Thinking Parallel, Part II: Tree Traversal on the GPU

Originally published at:

In the first part of this series, we looked at collision detection on the GPU and discussed two commonly used algorithms that find potentially colliding pairs in a set of 3D objects using their axis-aligned bounding boxes (AABBs). Each of the two algorithms has its weaknesses: sort and sweep suffers from high execution divergence, while…

Hi! Have anybody managed to get close to 0.25ms for BVH tree traversal timings stated above? My implementation of traverseIterative on GPU is extremely slow (>100ms) which is very surprising as implementation of algorithms from part iii gives very close timings to those declared in paper. I'm testing a 18K triangles scene, which has about 50K potential intersections. If anybody can help with advice, I can provide my source code.

Why the if-else in "traverseIterative" does not result in divergent? I can't understand this.

Are you referring to the piece I quote below?

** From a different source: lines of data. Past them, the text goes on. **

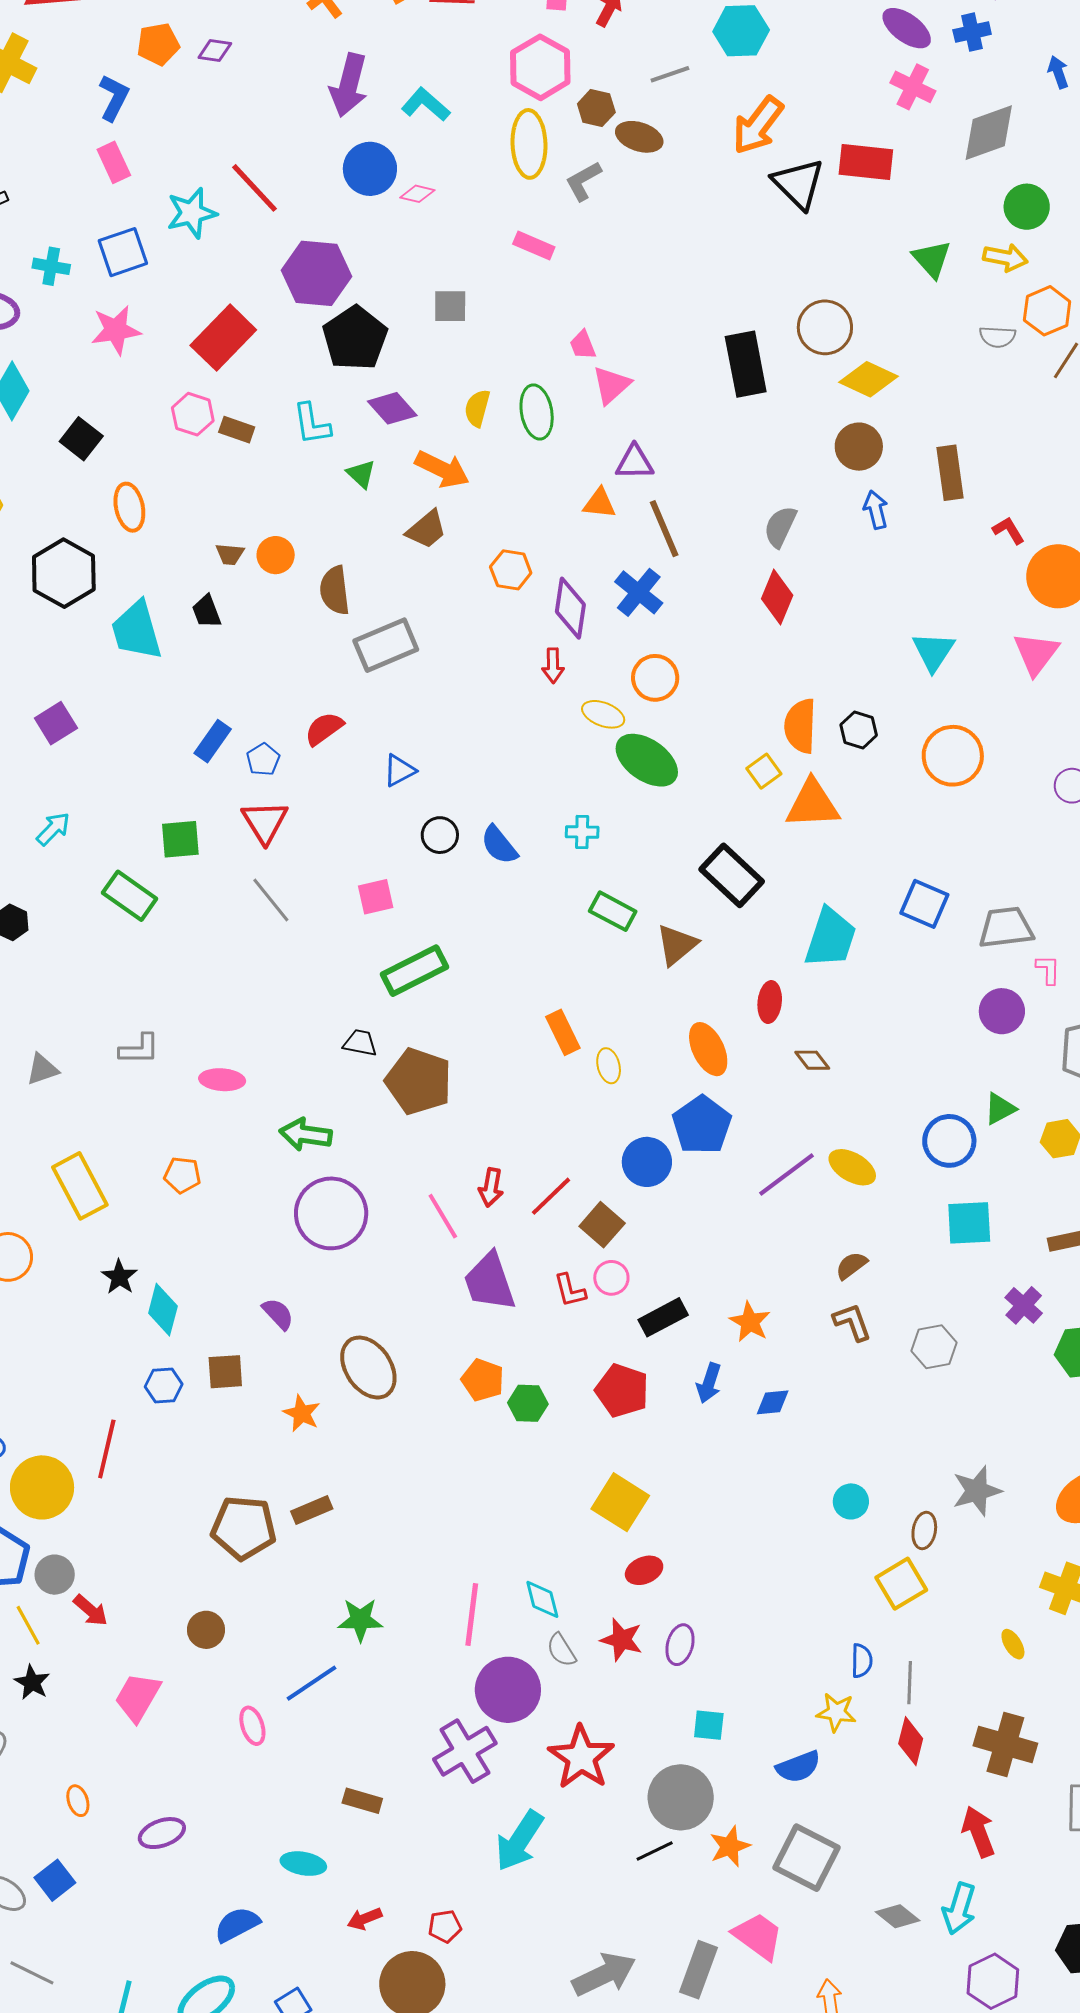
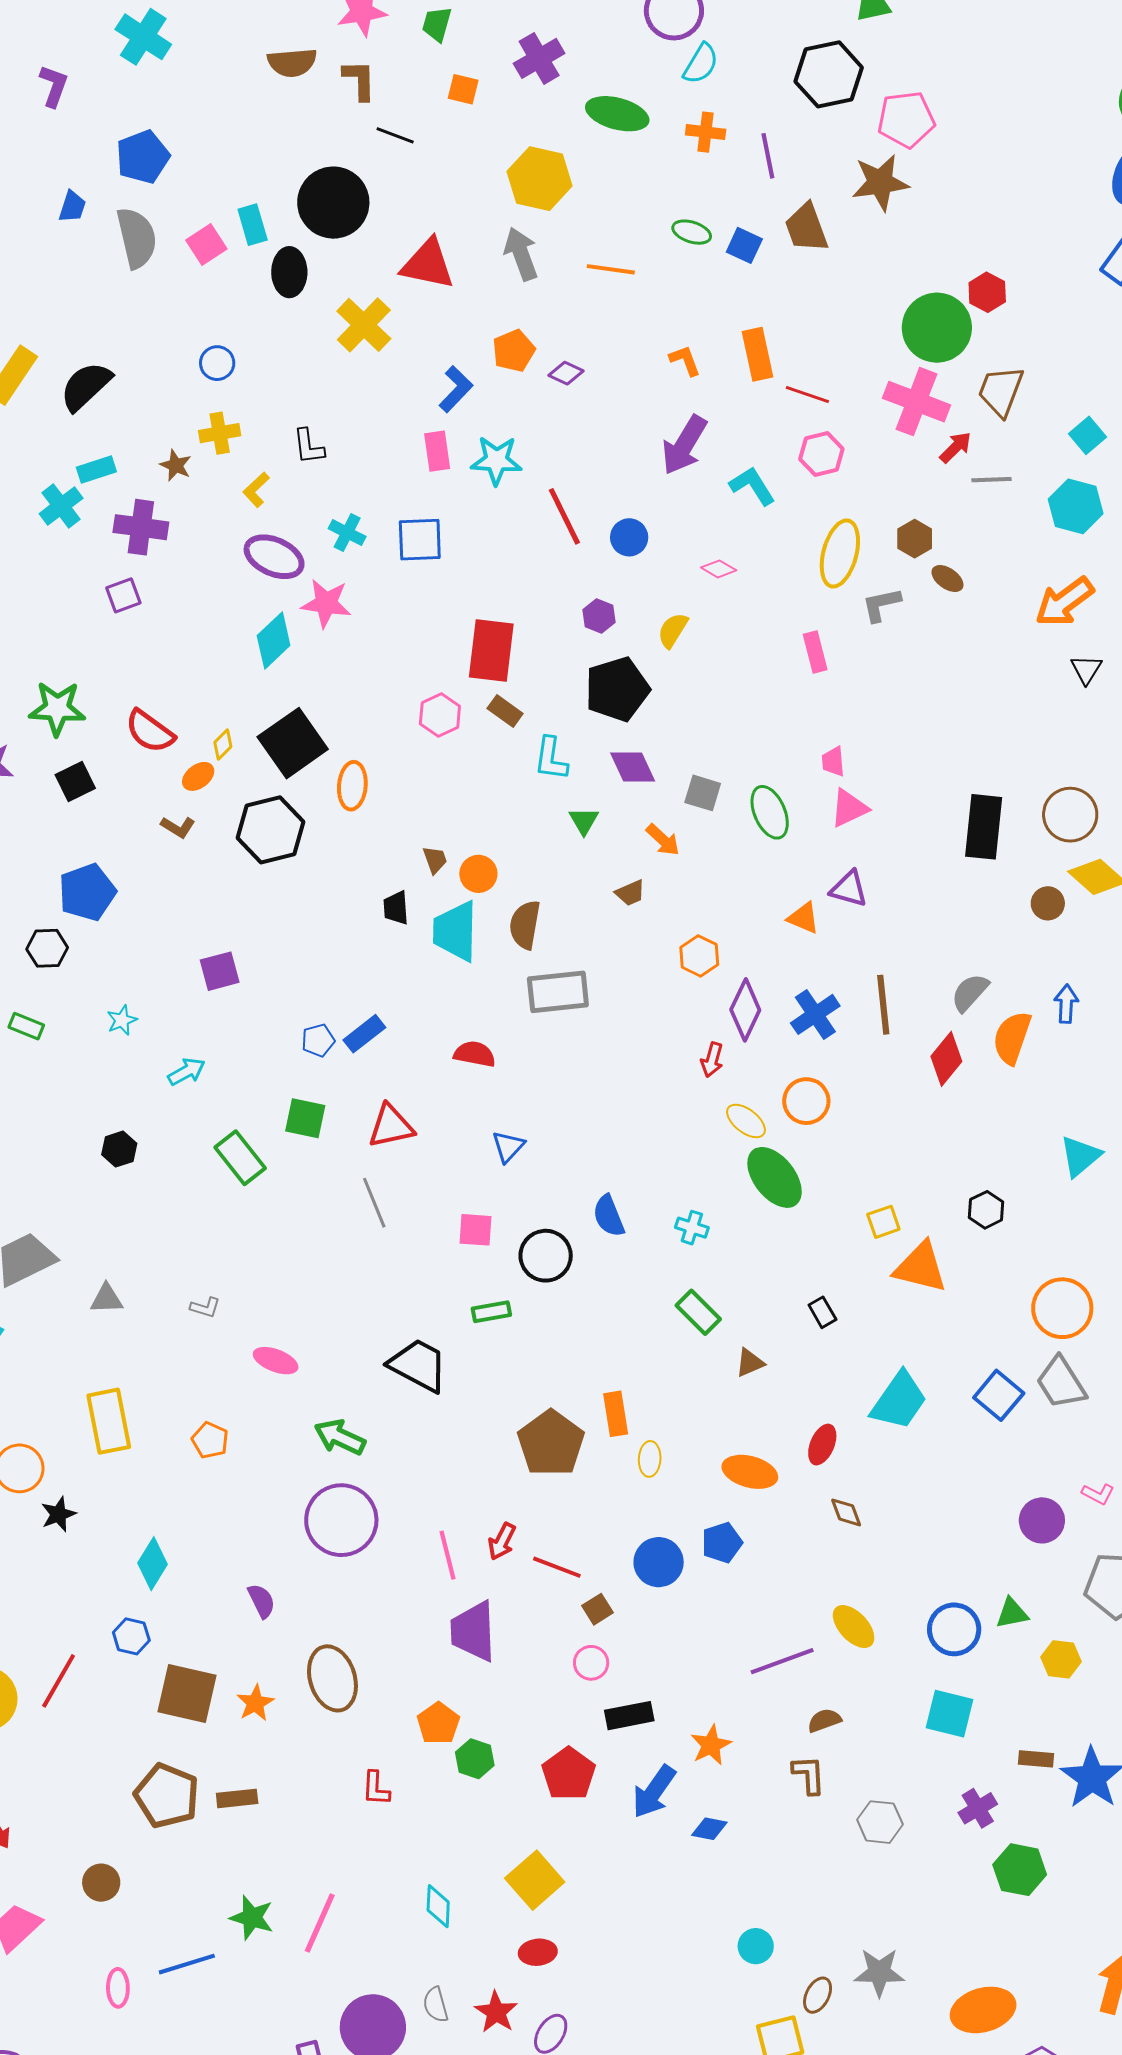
orange pentagon: (158, 44) -> (514, 351), turned -30
pink hexagon: (540, 67) -> (821, 454), moved, size x0.7
gray line: (670, 74) -> (991, 480), moved
brown ellipse: (639, 137) -> (947, 579), size x0.7
blue circle: (370, 169) -> (629, 537), moved, size x0.7
black triangle: (798, 184) -> (1086, 669), size x0.6
cyan star: (192, 213) -> (496, 460), moved
pink rectangle: (534, 245) -> (815, 652), turned 36
purple hexagon: (316, 273) -> (599, 616), size x0.5
gray square: (450, 306) -> (703, 793), moved
pink star: (116, 330) -> (326, 603), moved
red rectangle: (223, 338) -> (491, 650), turned -54
yellow semicircle: (477, 408) -> (673, 630), moved
green ellipse: (537, 412) -> (770, 812), turned -30
brown rectangle: (237, 430) -> (505, 711), moved
black square: (81, 439) -> (293, 743), moved, size x1.6
brown circle: (859, 447) -> (1048, 903), moved, size x0.7
orange arrow: (442, 469) -> (663, 840), size x0.7
brown trapezoid: (426, 529) -> (630, 893), size x0.7
brown line: (664, 529) -> (883, 1005), moved
brown trapezoid: (230, 554) -> (435, 860), turned -132
cyan trapezoid: (137, 631) -> (455, 931), moved
orange semicircle: (800, 726) -> (1012, 1038), moved
red semicircle: (324, 729) -> (475, 1054), turned 30
orange circle: (953, 756) -> (1062, 1308), moved
blue pentagon: (263, 759) -> (318, 1040), moved
blue triangle: (399, 771) -> (508, 1147), moved, turned -36
red triangle: (265, 822) -> (391, 1126), turned 33
black circle: (440, 835) -> (546, 1256), moved, size x1.4
black rectangle: (732, 875) -> (822, 1312), size x0.5
gray trapezoid: (1006, 928) -> (1061, 1383), moved, turned -132
brown triangle: (677, 945) -> (750, 1363), size x0.7
pink L-shape: (1048, 970) -> (1098, 1494), turned 100
green rectangle: (415, 971) -> (491, 1312), size x0.6
black trapezoid: (360, 1043) -> (418, 1365), size x1.8
gray L-shape: (139, 1049) -> (205, 1307), size x0.7
orange ellipse: (708, 1049) -> (750, 1472), turned -66
brown pentagon: (419, 1081) -> (551, 1443), moved
blue pentagon: (702, 1125) -> (722, 1543), size x0.7
purple line: (787, 1174) -> (782, 1661), moved
red line: (551, 1196) -> (557, 1567), turned 48
brown square: (602, 1225) -> (597, 1609), size x0.7
black star: (119, 1277) -> (58, 1514), moved
red L-shape: (570, 1290) -> (376, 1788), moved
brown square: (225, 1372) -> (187, 1694), moved, size x1.6
blue arrow: (709, 1383) -> (654, 1792), size x1.4
cyan diamond: (542, 1599) -> (438, 1906), moved
pink line: (472, 1614) -> (320, 1923), moved

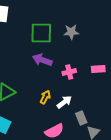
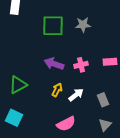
purple arrow: (42, 60) -> (54, 64), moved
gray rectangle: (81, 118) -> (103, 100), moved

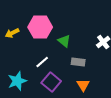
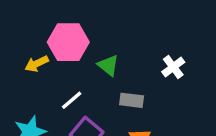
yellow arrow: (12, 33) -> (37, 64), moved

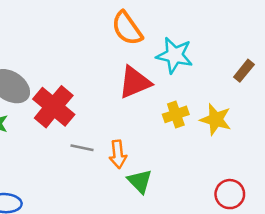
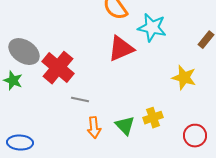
yellow cross: (176, 114) -> (153, 118), moved
orange arrow: (118, 154) -> (94, 128), moved

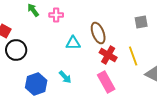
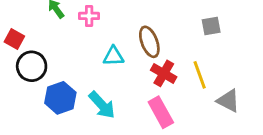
cyan arrow: (65, 77) -> (102, 105), size x1.5
blue hexagon: (36, 84) -> (60, 98), moved

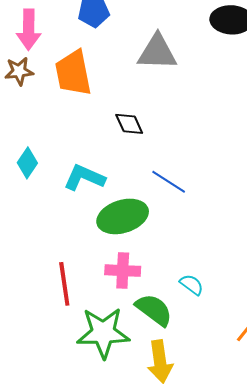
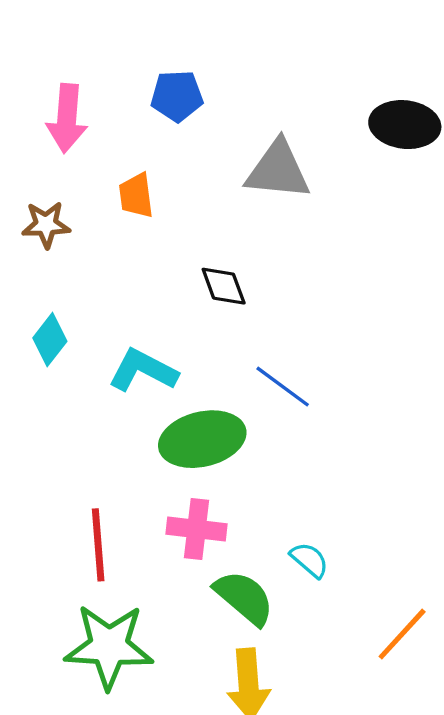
brown star: (19, 71) -> (46, 225), moved
orange trapezoid: (73, 73) -> (136, 195), size x0.6
green star: (103, 333) -> (109, 646), moved

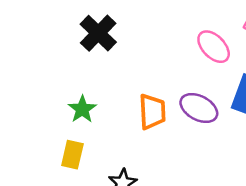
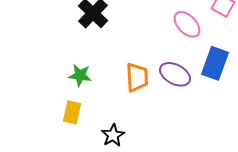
green star: (82, 109) -> (80, 75), turned -30

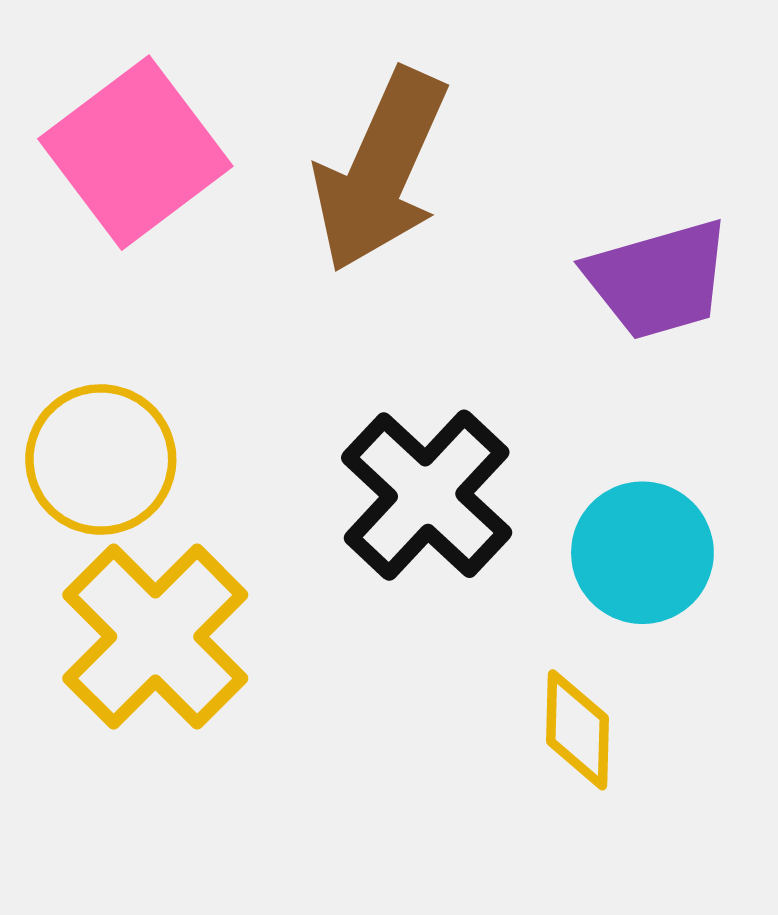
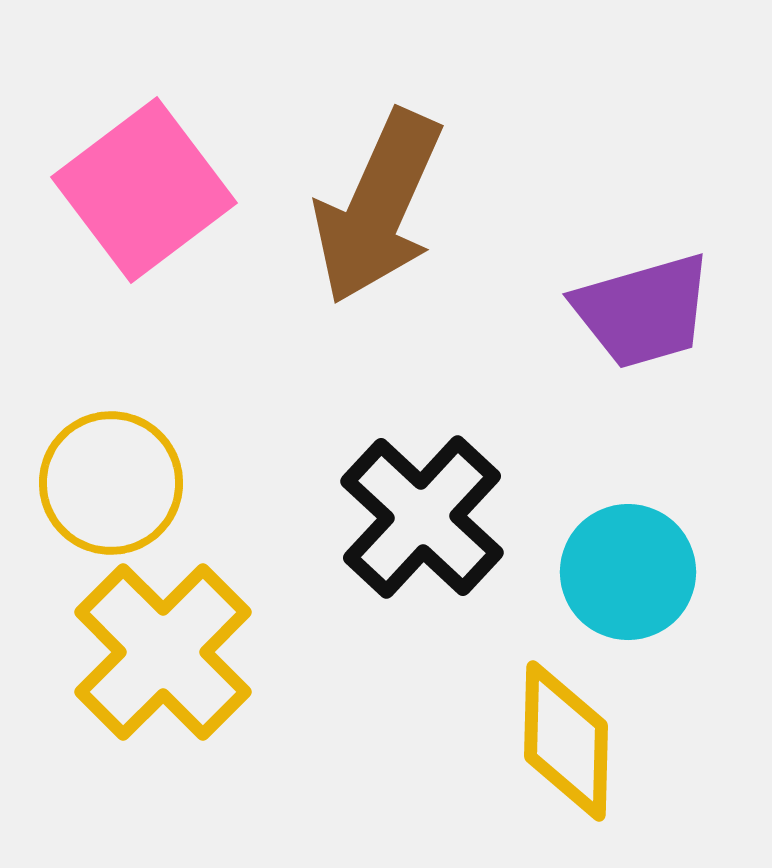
yellow diamond: (577, 730) -> (566, 741), size x1.4

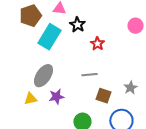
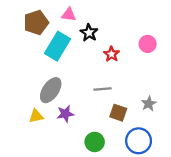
pink circle: (135, 26) -> (148, 44), moved

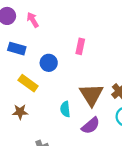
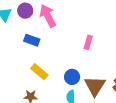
pink arrow: (33, 20) -> (48, 16), size x1.6
blue circle: (49, 63) -> (72, 77), moved

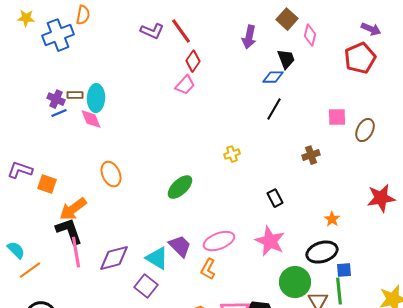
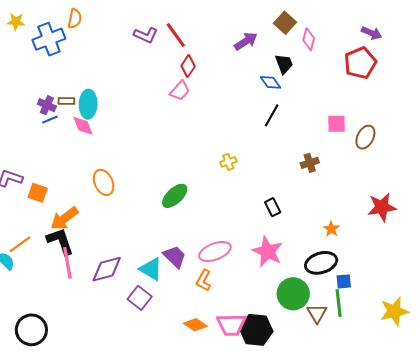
purple arrow: (249, 37) -> (246, 41), turned -135
blue diamond: (273, 77) -> (271, 82), turned 55
orange line: (30, 270) -> (20, 244), moved

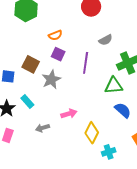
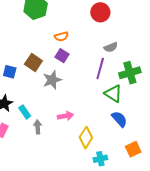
purple line: (86, 63) -> (100, 68), moved
green triangle: (114, 86) -> (113, 94), turned 30
cyan rectangle: (27, 102) -> (25, 112), moved
gray arrow: (43, 128) -> (38, 127), turned 96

if (!traverseL && !traverseR)
node = *--stackPtr; // pop
node = (traverseL) ? childL : childR;
if (traverseL && traverseR)
*stackPtr++ = childR; // push

I think that this causes execution to diverge, but then probably it can converge again at the end of the else block. That is only my speculation though... I too would like to see somebody explain more fully when execution divergence does or does not happen. I imagine it will vary from one piece of hardware to another, and/or from one compiler to another...

I'm down to 2.5 ms or so. Not what's claimed above (I need to optimize something it seems) but better than 100 ms.